Provided records:
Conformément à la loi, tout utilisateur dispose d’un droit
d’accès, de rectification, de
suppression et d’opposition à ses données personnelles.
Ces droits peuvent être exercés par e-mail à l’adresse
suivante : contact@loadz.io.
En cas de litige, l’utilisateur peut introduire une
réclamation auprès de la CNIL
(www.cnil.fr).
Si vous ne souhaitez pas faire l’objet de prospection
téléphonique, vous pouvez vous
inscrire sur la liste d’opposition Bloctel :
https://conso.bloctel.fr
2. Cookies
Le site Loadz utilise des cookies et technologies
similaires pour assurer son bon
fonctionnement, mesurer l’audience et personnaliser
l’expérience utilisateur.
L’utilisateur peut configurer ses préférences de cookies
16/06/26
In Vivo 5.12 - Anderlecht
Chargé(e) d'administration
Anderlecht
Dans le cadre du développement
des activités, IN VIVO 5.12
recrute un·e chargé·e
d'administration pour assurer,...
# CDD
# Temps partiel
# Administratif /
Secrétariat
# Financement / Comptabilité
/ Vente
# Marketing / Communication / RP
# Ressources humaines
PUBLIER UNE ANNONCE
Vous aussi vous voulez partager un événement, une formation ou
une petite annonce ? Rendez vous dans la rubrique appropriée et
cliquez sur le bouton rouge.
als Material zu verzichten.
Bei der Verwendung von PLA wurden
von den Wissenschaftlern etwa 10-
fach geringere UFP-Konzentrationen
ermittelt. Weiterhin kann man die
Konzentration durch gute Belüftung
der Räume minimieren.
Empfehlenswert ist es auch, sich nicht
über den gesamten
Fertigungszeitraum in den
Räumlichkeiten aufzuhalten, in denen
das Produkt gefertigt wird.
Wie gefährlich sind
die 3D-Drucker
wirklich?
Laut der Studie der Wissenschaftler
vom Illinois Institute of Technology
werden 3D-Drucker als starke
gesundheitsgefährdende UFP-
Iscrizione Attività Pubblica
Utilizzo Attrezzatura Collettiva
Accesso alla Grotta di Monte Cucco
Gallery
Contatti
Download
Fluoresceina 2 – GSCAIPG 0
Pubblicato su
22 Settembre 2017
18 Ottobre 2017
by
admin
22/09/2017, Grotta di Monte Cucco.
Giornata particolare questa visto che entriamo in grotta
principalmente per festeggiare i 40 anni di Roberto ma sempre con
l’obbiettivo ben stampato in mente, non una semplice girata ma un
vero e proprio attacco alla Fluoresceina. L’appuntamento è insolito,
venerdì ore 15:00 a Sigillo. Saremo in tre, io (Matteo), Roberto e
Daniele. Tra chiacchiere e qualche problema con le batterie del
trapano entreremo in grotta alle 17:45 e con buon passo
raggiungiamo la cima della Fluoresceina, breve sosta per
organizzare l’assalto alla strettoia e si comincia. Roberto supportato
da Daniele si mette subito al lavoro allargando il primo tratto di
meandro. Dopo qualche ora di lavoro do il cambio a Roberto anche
==
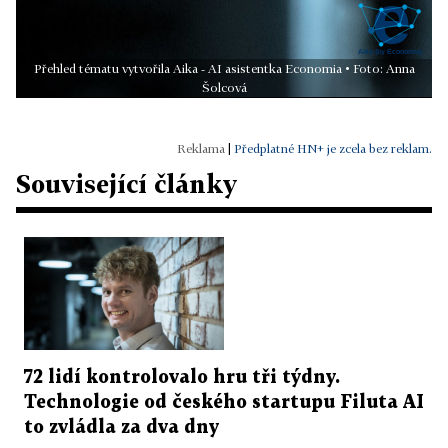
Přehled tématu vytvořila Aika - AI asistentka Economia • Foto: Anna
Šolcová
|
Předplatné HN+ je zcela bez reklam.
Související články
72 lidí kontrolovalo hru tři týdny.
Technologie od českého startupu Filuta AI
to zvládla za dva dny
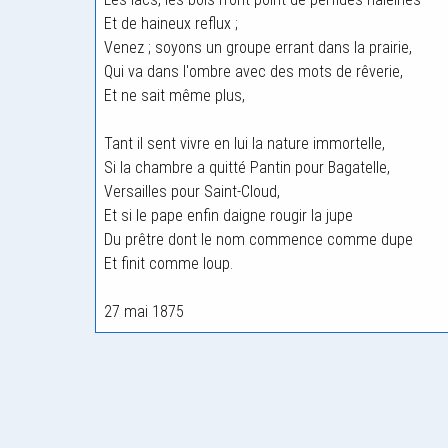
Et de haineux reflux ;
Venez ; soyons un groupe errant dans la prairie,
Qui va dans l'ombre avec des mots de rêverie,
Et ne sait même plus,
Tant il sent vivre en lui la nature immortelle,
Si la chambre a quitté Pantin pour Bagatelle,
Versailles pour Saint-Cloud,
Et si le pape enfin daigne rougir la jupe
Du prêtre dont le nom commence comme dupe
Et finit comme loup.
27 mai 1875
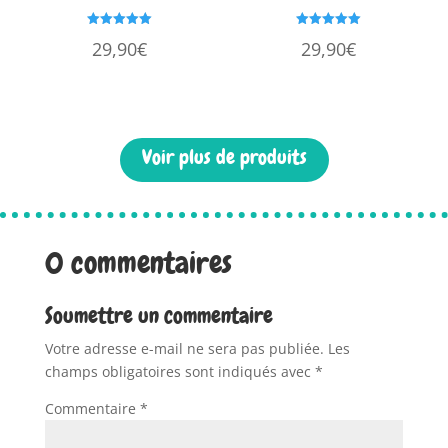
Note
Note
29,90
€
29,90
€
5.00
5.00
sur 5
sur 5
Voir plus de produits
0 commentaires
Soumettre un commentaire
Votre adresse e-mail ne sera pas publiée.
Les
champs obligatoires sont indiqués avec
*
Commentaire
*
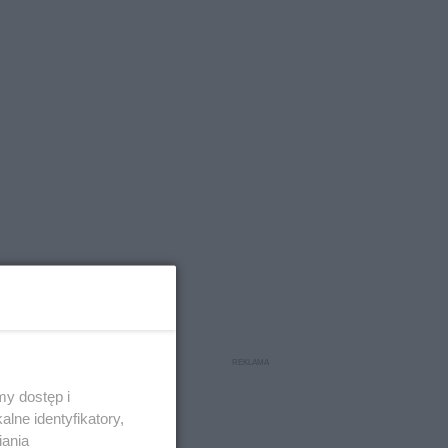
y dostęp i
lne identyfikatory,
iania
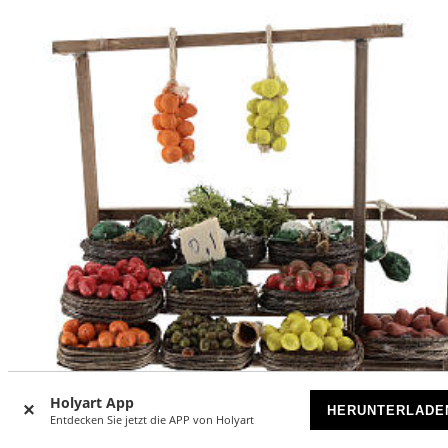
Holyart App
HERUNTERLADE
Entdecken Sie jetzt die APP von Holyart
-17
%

What to do: Transcribe the records above exactly, beginning at the line that contains "In Vivo 5.12 - Anderlecht" and ending with the line that contains "principalmente per festeggiare", both included, and nothing else.

Output of the task:
In Vivo 5.12 - Anderlecht
Chargé(e) d'administration
Anderlecht
Dans le cadre du développement
des activités, IN VIVO 5.12
recrute un·e chargé·e
d'administration pour assurer,...
# CDD
# Temps partiel
# Administratif /
Secrétariat
# Financement / Comptabilité
/ Vente
# Marketing / Communication / RP
# Ressources humaines
PUBLIER UNE ANNONCE
Vous aussi vous voulez partager un événement, une formation ou
une petite annonce ? Rendez vous dans la rubrique appropriée et
cliquez sur le bouton rouge.
als Material zu verzichten.
Bei der Verwendung von PLA wurden
von den Wissenschaftlern etwa 10-
fach geringere UFP-Konzentrationen
ermittelt. Weiterhin kann man die
Konzentration durch gute Belüftung
der Räume minimieren.
Empfehlenswert ist es auch, sich nicht
über den gesamten
Fertigungszeitraum in den
Räumlichkeiten aufzuhalten, in denen
das Produkt gefertigt wird.
Wie gefährlich sind
die 3D-Drucker
wirklich?
Laut der Studie der Wissenschaftler
vom Illinois Institute of Technology
werden 3D-Drucker als starke
gesundheitsgefährdende UFP-
Iscrizione Attività Pubblica
Utilizzo Attrezzatura Collettiva
Accesso alla Grotta di Monte Cucco
Gallery
Contatti
Download
Fluoresceina 2 – GSCAIPG 0
Pubblicato su
22 Settembre 2017
18 Ottobre 2017
by
admin
22/09/2017, Grotta di Monte Cucco.
Giornata particolare questa visto che entriamo in grotta
principalmente per festeggiare i 40 anni di Roberto ma sempre con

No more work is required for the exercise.